Les Kurdes, force mouvante dans une région instable
Le retrait des forces de Bachar al-Assad des zones kurdes, investies par des partis kurdes dont le Pyd (Parti de l’unité démocratique), puis les négociations ouvertes entre la Turquie et le Pkk (Parti des travailleurs du Kurdistan), principale organisation kurde du pays, qui viennent après une période particulièrement répressive et meurtrière, ont rappelé l’actualité de la question kurde. Ces événements ont par ailleurs de nouveau montré, si besoin était, que la question kurde était à la fois interne à chacun des États concernés (Iran, Irak, Syrie et Turquie) et pleinement régionale, avec de multiples interactions entre ces deux niveaux.

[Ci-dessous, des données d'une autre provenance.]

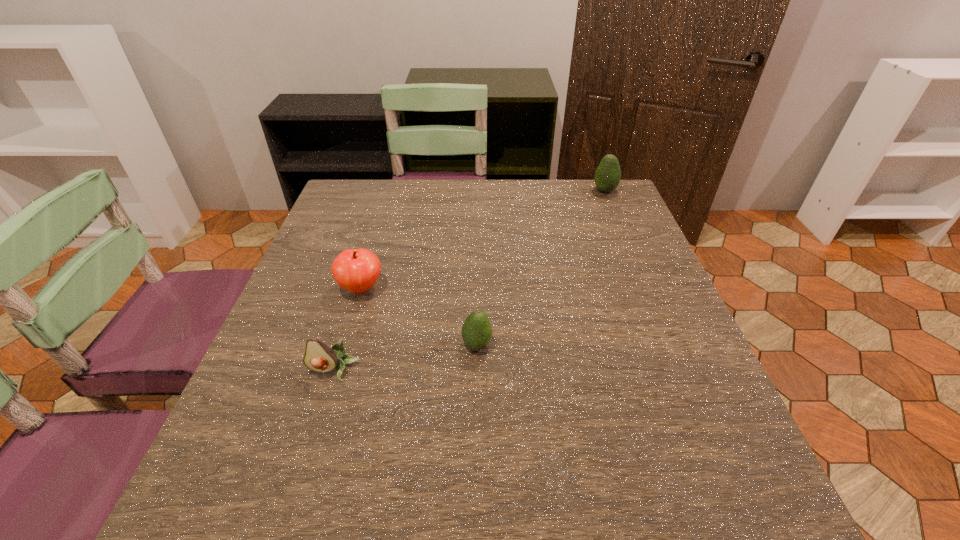 The height and width of the screenshot is (540, 960). Identify the location of free space located 0.270m on the left of the second farthest avocado. (325, 345).

Find the location of a particular element. This screenshot has width=960, height=540. object that is at the far edge is located at coordinates (607, 177).

Where is `apple that is at the left edge`? The image size is (960, 540). apple that is at the left edge is located at coordinates (356, 270).

You are a GUI agent. You are given a task and a screenshot of the screen. Output one action in this format:
    pyautogui.click(x=<x>, y=<y>)
    Task: Click on the avocado that is at the left edge
    
    Given the screenshot: What is the action you would take?
    pyautogui.click(x=319, y=357)

At what (x,y) coordinates should I click in order to perform the action: click on object located in the right edge section of the desktop. Please return your answer as a coordinate pair (x, y). The width and height of the screenshot is (960, 540). Looking at the image, I should click on (607, 177).

Where is `object positioned at the far right corner`? object positioned at the far right corner is located at coordinates (607, 177).

I want to click on vacant space at the far edge of the desktop, so click(x=474, y=221).

This screenshot has width=960, height=540. In the image, there is a desktop. In order to click on vacant space at the near edge in this screenshot , I will do `click(643, 479)`.

Identify the location of vacant space at the left edge. Image resolution: width=960 pixels, height=540 pixels. (365, 241).

Find the location of a particular element. This screenshot has height=540, width=960. vacant space at the right edge is located at coordinates (648, 418).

Cette « double nature » de la question kurde devint particulièrement visible au lendemain de la guerre du Golfe de 2003, puis de l’accession des trois provinces kurdes d’Irak au statut de région fédérée en conformité avec la Constitution de 2005 (plusieurs articles provisoires de cette constitution, notamment celui devant fixer le sort de la ville de Kirkuk par référendum, n’ont toujours pas été mis en application). Cette évolution, qui transforma le Kurdistan d’Irak en une référence dans l’ensemble de l’espace kurde, alla de pair avec une nouvelle vague de contestations se traduisant, dans les années 2000, par des émeutes kurdes en Syrie et une deuxième phase de la guérilla kurde en Iran et en Turquie.

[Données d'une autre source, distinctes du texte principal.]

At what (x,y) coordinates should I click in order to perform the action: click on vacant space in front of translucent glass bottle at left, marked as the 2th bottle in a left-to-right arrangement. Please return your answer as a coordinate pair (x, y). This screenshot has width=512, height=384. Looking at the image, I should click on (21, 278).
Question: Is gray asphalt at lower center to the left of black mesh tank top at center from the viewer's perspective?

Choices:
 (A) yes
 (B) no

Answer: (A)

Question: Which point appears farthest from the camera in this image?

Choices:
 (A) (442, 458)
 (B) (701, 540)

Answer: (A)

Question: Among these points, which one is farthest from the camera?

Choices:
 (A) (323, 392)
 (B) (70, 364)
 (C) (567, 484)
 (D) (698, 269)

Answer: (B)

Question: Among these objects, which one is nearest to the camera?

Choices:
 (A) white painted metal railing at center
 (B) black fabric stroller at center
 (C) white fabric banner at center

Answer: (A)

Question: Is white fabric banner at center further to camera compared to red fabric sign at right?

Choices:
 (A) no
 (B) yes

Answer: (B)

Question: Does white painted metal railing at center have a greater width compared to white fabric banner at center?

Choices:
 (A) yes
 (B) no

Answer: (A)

Un phénomène devenu central
La donne spatiale et temporelle de la question kurde explique les mobilités intrakurdes qui font fi des frontières étatiques, ainsi que la présence sur scène de plusieurs générations de militants soudées par une mobilisation allant crescendo depuis le tournant de la décennie 1980. On peut parler de la naissance d’un « sous-ensemble » régional kurde, ce qui n’interdit pas de multiples différenciations internes – linguistiques, confessionnelles, régionalistes, générationnelles –, mais les associe dans leur appartenance commune à la « kurdicité ».
La dimension transfrontalière de la question kurde n’est nullement un phénomène récent. Mais, à un moment où le Moyen-Orient semble entrer dans une nouvelle période de violence partageant de nombreux traits avec celle des années 19801, la situation kurde contraste radicalement avec celle du passé. Il y a encore trente ans, alors que la guerre faisait rage entre l’Irak de Saddam Hussein et l’Iran de l’ayatollah Khomeyni pour prendre la forme d’une destruction massive des Kurdes à l’aide des armes chimiques en Irak, une terreur blanche régnait dans la Turquie des généraux, qui avaient criminalisé toute expression de kurdicité. Les organisations armées kurdes étaient contraintes de négocier des alliances contre-nature avec les États irakien, iranien ou syrien, pour disposer d’une marge de manœuvre et assurer leur survie. Une « diaspora politique », formée par les rescapés de la répression en Europe, semblait constituer le seul espace assurant la survie d’une langue, d’une culture et d’une élite intellectuelles kurdes.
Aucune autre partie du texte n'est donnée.